I wonder if there's a way to get the digital audio in ATRAC format out of these discs, into proper computer files, without decoding it.


Yes, it is now possible on many Sony Portables thanks to firmware reverse engineering efforts and custom homebrew code. Most of the functionality is available directly in Web MiniDisc Pro.

See https://github.com/MiniDisc-wiki/md-firmware And https://github.com/asivery/netmd-exploits/


Has anyone made any headways into MD DATA itself and/or trying to dump from a portable audio player?

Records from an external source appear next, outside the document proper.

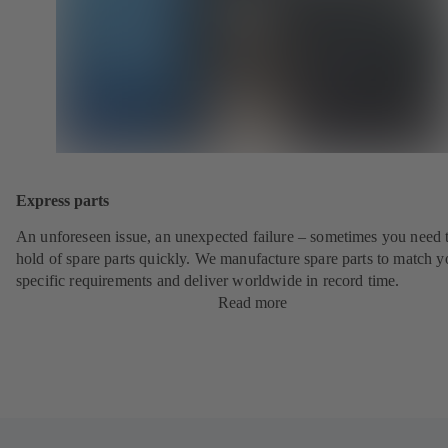
Express parts
An unforeseen issue, an unexpected failure – sometimes you need t
hold of spare parts quickly. We manufacture spare parts to match y
specific requirements and deliver worldwide in record time.
Read more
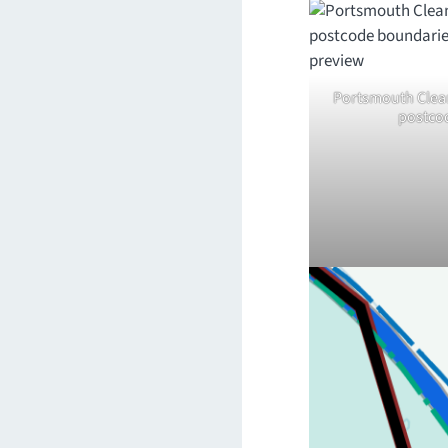
Portsmouth Clean
postco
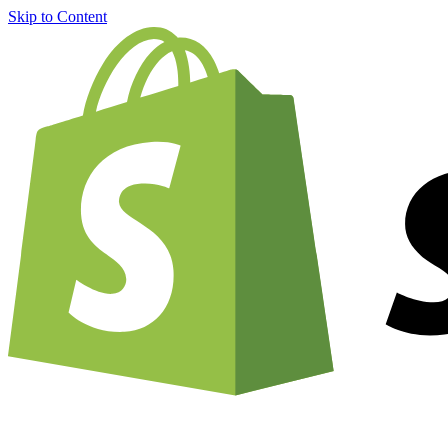
Skip to Content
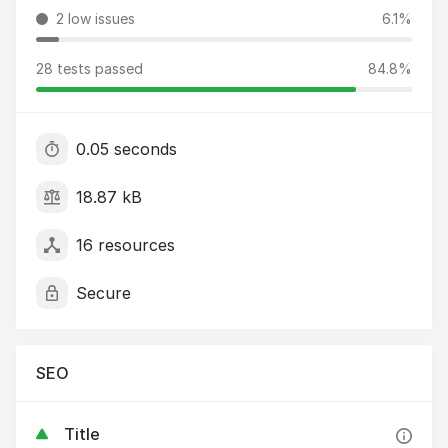
2 low issues
6.1%
28 tests passed
84.8%
0.05 seconds
18.87 kB
16 resources
Secure
SEO
Title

I'd love to see what I can pull from some MD DATA stuff I've got from an old DATA EATA and a Sharp Viewhunter camera that I just can't track down the damn weird proprietary cable for that shoots on MD.


Not yet. There have been some experiments with this in mind, but nothing practical yet that allows dumping data discs. Considering that we have large control over the firmware, it should become possible with more work (and time).


Very nice.

I am hopeful many will leverage this work to properly extract and archive audio from MDs that would otherwise eventually be lost with the media.


Links!

> Web MiniDisc Pro (WMDpro)[0][1] is a web app that can copy (almost) any audio file onto a Sony MiniDisc using the NetMD USB protocol. It can also manage tracks, erase discs, and enable new features that extend the MD format. It is a complete replacement for Sony's SonicStage (except Hi-MD modes.)[2]

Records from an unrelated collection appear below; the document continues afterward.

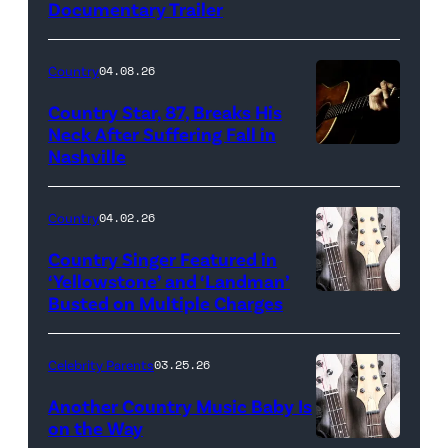
Documentary Trailer
Country
04.08.26
Country Star, 87, Breaks His
Neck After Suffering Fall in
Nashville
Country
04.02.26
Country Singer Featured in
‘Yellowstone’ and ‘Landman’
Busted on Multiple Charges
Celebrity Parents
03.25.26
Another Country Music Baby Is
on the Way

[0] https://web.minidisc.wiki/

[1] https://github.com/asivery/webminidisc

[2] https://www.minidisc.wiki/guides/webminidisc

h/t Sir68k

https://github.com/Sir68k


[2] is out if date. Hi-Md is now supported.


Thanks for that info. I was quoting from the linked page but haven’t used the tool myself because I don’t have hardware (yet).

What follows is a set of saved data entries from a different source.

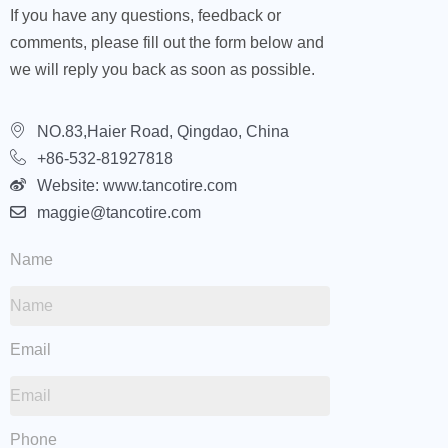
If you have any questions, feedback or
comments, please fill out the form below and
we will reply you back as soon as possible.
NO.83,Haier Road, Qingdao, China
+86-532-81927818
Website: www.tancotire.com
maggie@tancotire.com
Name
Email
Phone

There are those days you really appreciate the Firefox reader view :D


I could have but I just tiled the firefox window to one side of the screen.


very strange website design, font size seems to be a function of the window pixel width. changing the browser zoom level doesn't seem to do anything, so i'm stuck with a very large font size on my widescreen


I agree, it is kinda weird. For anyone curious, the relevant css property on the site is:

    body {
      font-size: 2vw;
    }
This sets font size to be 2% of the viewport width, which means if the text is too big you can try resizing the browser window to be narrower to make the text smaller.


My god. HTML was a mistake.


If I draw something poorly does that mean pencils were a mistake?


I, too, was very confused by this.


Yeah, you're not kidding! I don't think it was their intent to force 'boomer mode' text.

I had to manually edit the stylesheet to change fontsize from 2vw to 1vw and it looks fine (reader mode is a workaround too). My guess is they did this as a shitty workaround for high PPI screens that run 200% scaling, but on more common pixel density screens we get beachball sized text.